▶ The problem
Take each line of the material that includes "Change" and copy it.
--------------------------------------------------
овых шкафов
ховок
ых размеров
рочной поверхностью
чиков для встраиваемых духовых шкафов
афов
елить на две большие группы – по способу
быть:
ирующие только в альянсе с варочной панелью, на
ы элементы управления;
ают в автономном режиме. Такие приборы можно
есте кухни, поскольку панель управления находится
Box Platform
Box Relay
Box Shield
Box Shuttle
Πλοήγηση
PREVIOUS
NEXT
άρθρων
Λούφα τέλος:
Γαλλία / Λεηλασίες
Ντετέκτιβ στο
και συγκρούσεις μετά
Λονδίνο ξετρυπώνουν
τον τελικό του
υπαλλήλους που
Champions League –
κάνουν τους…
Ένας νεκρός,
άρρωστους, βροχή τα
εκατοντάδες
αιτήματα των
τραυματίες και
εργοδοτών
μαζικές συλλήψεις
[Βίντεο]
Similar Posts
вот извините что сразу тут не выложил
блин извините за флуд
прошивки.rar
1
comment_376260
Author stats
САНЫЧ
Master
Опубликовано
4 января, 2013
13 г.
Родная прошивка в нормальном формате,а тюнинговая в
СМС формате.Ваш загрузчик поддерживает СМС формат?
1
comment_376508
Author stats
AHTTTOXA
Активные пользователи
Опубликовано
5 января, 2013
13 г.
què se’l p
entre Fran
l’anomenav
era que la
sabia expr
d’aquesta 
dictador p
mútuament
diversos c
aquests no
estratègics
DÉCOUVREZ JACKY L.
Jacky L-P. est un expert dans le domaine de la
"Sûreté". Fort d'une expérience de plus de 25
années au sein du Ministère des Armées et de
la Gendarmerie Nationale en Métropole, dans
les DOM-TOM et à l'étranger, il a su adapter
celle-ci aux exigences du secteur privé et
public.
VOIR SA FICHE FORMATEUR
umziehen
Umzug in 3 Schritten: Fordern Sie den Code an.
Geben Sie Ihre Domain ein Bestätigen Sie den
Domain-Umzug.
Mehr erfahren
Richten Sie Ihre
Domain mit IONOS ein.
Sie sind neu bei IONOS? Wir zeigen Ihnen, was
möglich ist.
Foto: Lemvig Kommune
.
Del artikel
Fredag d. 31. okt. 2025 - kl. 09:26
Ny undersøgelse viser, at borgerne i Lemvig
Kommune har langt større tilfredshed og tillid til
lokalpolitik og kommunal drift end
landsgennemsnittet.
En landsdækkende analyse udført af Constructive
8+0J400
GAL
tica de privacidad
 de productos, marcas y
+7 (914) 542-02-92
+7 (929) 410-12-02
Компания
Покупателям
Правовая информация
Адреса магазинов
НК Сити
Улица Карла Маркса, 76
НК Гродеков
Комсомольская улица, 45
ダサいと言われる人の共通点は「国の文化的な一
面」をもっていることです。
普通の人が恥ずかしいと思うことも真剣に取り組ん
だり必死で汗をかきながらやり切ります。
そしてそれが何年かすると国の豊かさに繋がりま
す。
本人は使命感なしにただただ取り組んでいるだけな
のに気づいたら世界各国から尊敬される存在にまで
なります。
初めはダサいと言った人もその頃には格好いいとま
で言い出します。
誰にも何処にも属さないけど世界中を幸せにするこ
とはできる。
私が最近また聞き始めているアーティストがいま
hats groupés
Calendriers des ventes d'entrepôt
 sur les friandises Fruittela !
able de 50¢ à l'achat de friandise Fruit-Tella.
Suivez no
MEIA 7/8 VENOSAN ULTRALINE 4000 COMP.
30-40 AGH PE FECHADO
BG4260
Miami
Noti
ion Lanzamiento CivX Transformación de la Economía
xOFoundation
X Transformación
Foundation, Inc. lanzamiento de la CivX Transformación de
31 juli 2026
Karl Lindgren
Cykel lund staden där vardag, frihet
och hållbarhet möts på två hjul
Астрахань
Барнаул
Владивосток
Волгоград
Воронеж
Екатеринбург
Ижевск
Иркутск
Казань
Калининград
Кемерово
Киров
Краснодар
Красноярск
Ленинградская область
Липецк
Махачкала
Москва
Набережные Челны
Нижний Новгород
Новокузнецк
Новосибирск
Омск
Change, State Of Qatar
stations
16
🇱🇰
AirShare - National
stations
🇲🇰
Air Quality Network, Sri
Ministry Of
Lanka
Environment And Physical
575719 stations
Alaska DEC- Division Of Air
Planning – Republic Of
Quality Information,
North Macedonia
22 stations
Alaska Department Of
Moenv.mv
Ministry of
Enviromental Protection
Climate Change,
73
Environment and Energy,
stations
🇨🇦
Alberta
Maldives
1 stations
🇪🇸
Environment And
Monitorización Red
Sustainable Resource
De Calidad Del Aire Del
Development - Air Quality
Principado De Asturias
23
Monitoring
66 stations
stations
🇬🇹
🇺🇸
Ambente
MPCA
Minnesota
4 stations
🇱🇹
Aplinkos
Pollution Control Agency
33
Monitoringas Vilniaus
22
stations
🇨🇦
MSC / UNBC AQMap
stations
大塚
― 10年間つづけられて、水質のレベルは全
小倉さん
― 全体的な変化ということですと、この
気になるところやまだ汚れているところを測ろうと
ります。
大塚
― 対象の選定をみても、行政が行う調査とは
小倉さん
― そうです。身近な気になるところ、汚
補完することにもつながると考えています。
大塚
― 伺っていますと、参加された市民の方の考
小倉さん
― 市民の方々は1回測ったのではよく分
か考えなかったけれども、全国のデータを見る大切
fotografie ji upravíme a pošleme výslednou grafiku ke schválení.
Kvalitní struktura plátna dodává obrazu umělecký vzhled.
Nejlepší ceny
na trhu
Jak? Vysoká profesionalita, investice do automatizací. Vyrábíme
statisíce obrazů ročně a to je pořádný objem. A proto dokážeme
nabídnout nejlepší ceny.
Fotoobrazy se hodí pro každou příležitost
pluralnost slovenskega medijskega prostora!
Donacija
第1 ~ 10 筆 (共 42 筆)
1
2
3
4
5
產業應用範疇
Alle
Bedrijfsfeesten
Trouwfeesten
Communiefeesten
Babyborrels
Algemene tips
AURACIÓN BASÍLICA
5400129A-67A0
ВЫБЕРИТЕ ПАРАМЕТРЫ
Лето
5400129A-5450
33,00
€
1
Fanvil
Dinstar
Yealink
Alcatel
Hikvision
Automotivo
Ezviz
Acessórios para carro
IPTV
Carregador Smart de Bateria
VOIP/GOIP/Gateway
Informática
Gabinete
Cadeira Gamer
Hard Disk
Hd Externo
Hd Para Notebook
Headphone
--------------------------------------------------
▶ Answer to the problem
Change, State Of Qatar
Climate Change,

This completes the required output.